NMCI test center delayed
It won't be ready for several more months, says NMCI's staff director.
NEW ORLEANS — The Navy Marine Corps Intranet Product Evaluation Center (NPEC) may not be up and running until the end of this year, according to NMCI executives. NPEC is a clearinghouse that will allow software vendors to submit their applications to determine compatibility with the enterprisewide network.
Announced last year, the NPEC is the Navy's foray into the area of software evaluation. Although the clearinghouse won't accredit the software to be loaded onto the $8.8 billion NMCI network, it will give a stamp of approval that the software is compatible with the network and its software.

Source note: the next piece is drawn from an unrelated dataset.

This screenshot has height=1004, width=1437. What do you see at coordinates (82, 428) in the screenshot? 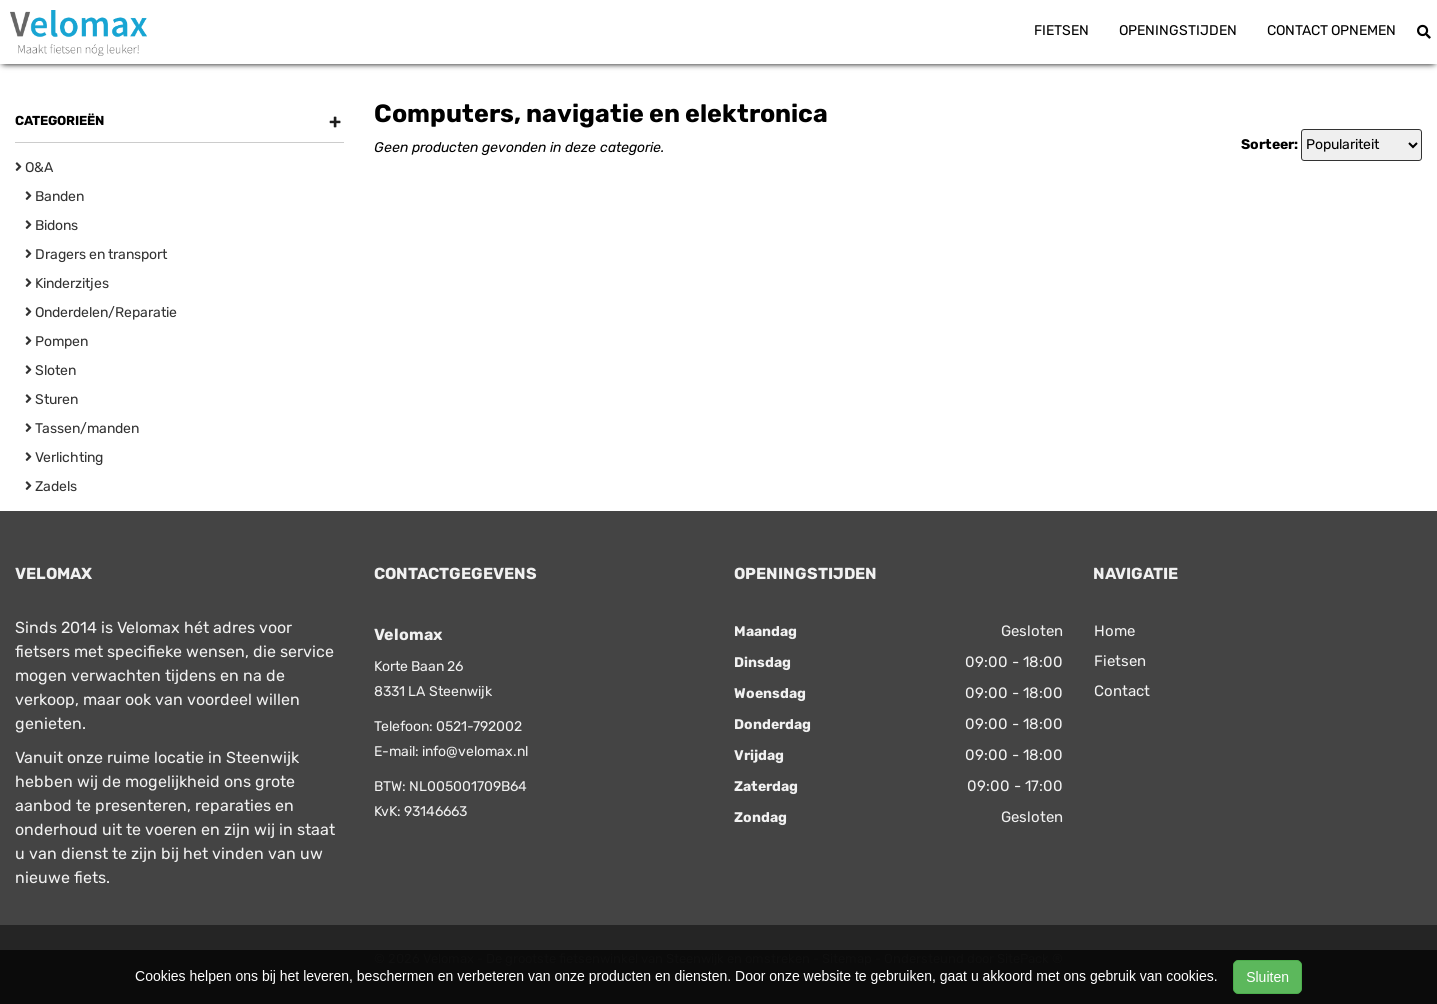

Navy Capt. Chris Christopher, NMCI staff director, said officials hoped the NPEC would be operational by this month, but it will most likely be delayed for several more months. Legal and financial concerns almost entirely derailed the program, Christopher said.

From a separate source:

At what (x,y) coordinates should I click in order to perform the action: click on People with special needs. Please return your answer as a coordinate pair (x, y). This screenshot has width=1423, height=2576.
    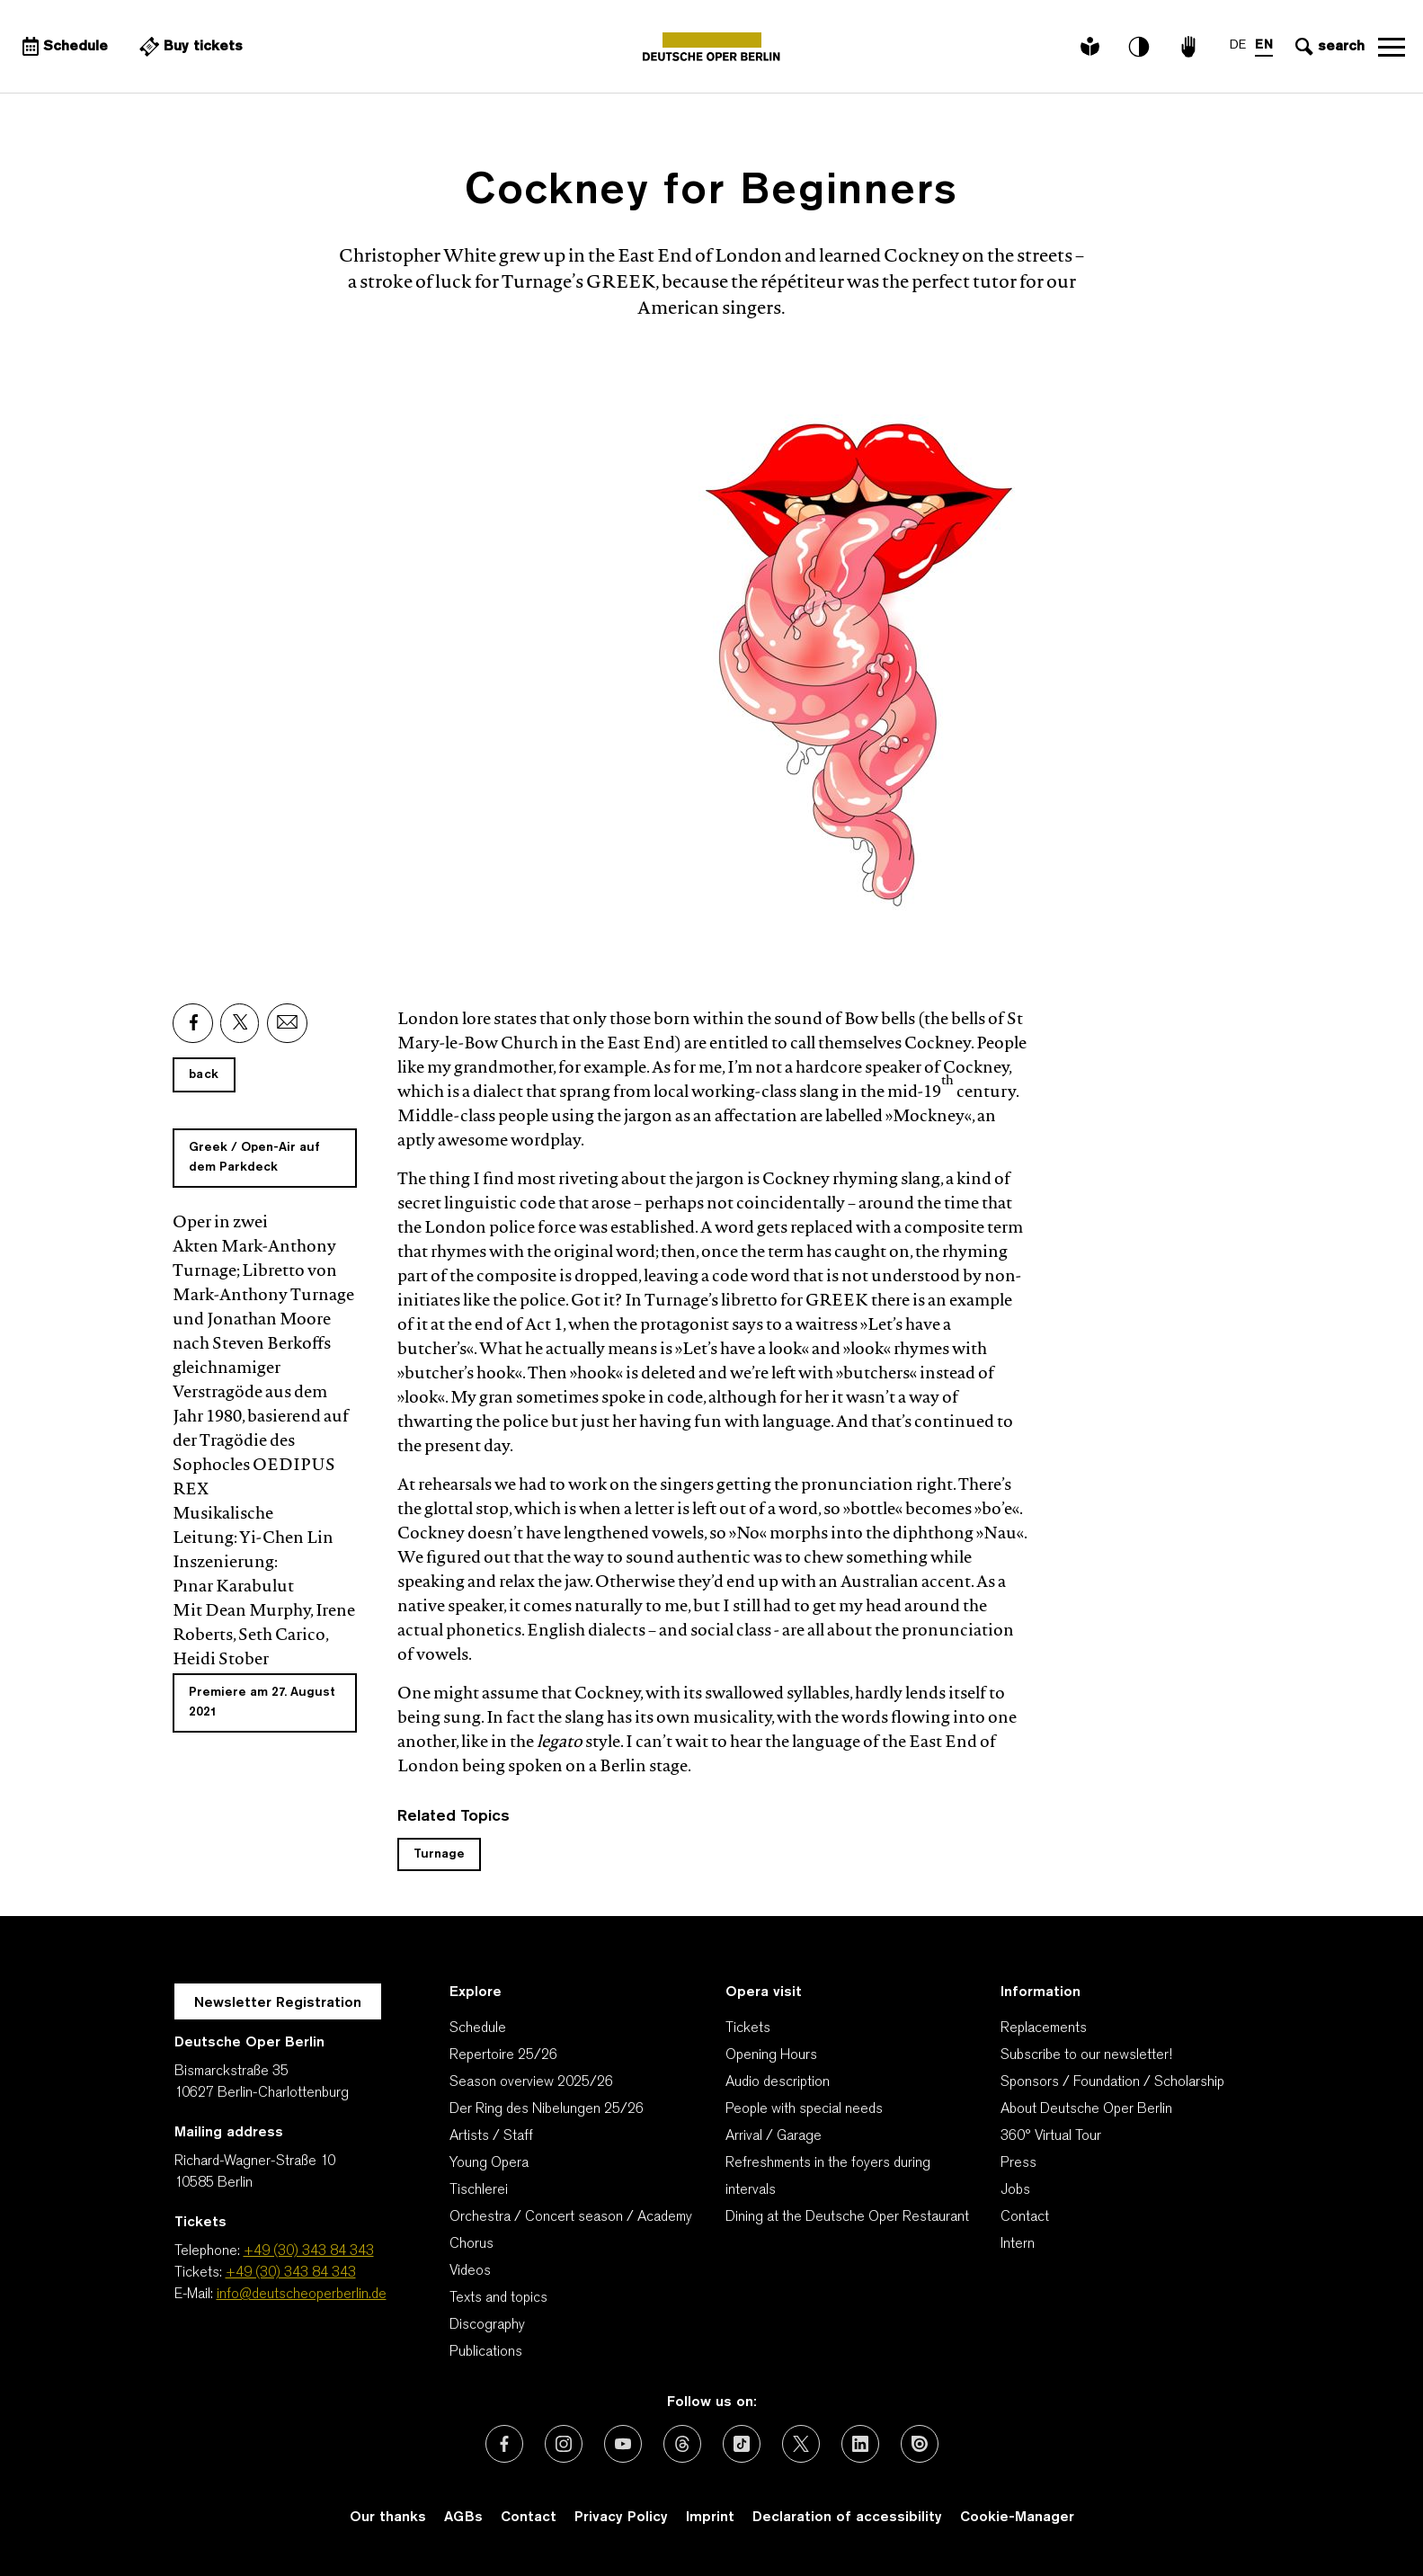
    Looking at the image, I should click on (804, 2109).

"One of the biggest challenges to going live was determining how we'd shift the cost of the test from the government to industry," he said. "To do that, we had to figure out how to take money from the vendors. Fortunately, the E-Gov Act of 2002 contains in it the share-in-savings clause that will allow us to do that."
But no other agency in the Defense Department has done anything like that, so the Navy — and NMCI in particular — is in the lead, Christopher said.

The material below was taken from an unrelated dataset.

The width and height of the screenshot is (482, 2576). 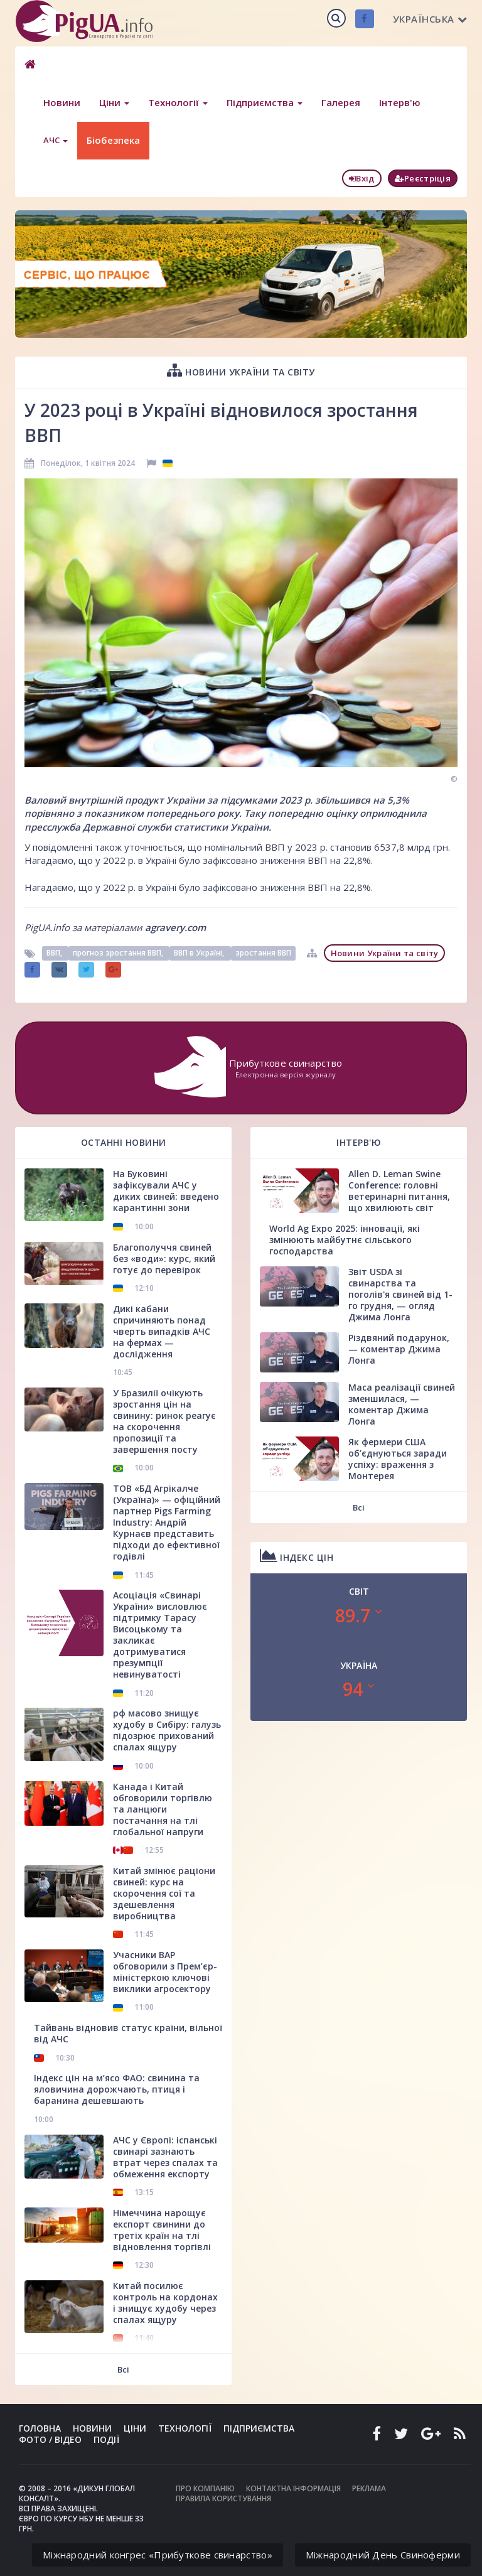 What do you see at coordinates (167, 1730) in the screenshot?
I see `рф масово знищує худобу в Сибіру: галузь підозрює прихований спалах ящуру` at bounding box center [167, 1730].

Some companies were wary of submitting their software to lead contractor EDS or could not afford the tens of thousands of dollars EDS required to evaluate each application, Christopher said. To provide an alternative, the Navy proposed the NPEC, which will theoretically take less time than the EDS test and cost considerably less.
To enter EDS' queue for tests, an application has to be sponsored by a command on the NMCI network. In other words, a command user of NMCI has to tell EDS that the command requires the use of the application, which forces vendors to solicit sponsors. Under the proposed Navy system, any vendor can submit software to be evaluated, regardless of whether a command indicates a pressing need for the application.
"We were going to follow the EDS lead with their testing lab in San Diego, but that is a long and costly process that would disrupt throughput," Christopher said.
Christopher cautioned that approval from the NPEC will not automatically lead to inclusion on the network. Rather, it will act as a seal of approval that the application is secure and compatible with the network. The Navy's functional area managers — subject experts who approve what software eventually makes it on to the system — still have the final say on applications to be used on the network.
"The NPEC will not tell the functional area managers what to do, will not make acquisition choices, will not dictate NMCI decisions, will not provide certification and will not provide accreditation," Christopher said. "What it will do is get an application onto a list of approved applications."
The target for initial operational capability is still sometime later this year. Christopher said the standards — what will allow an application to pass or fail — would definitely be published this year.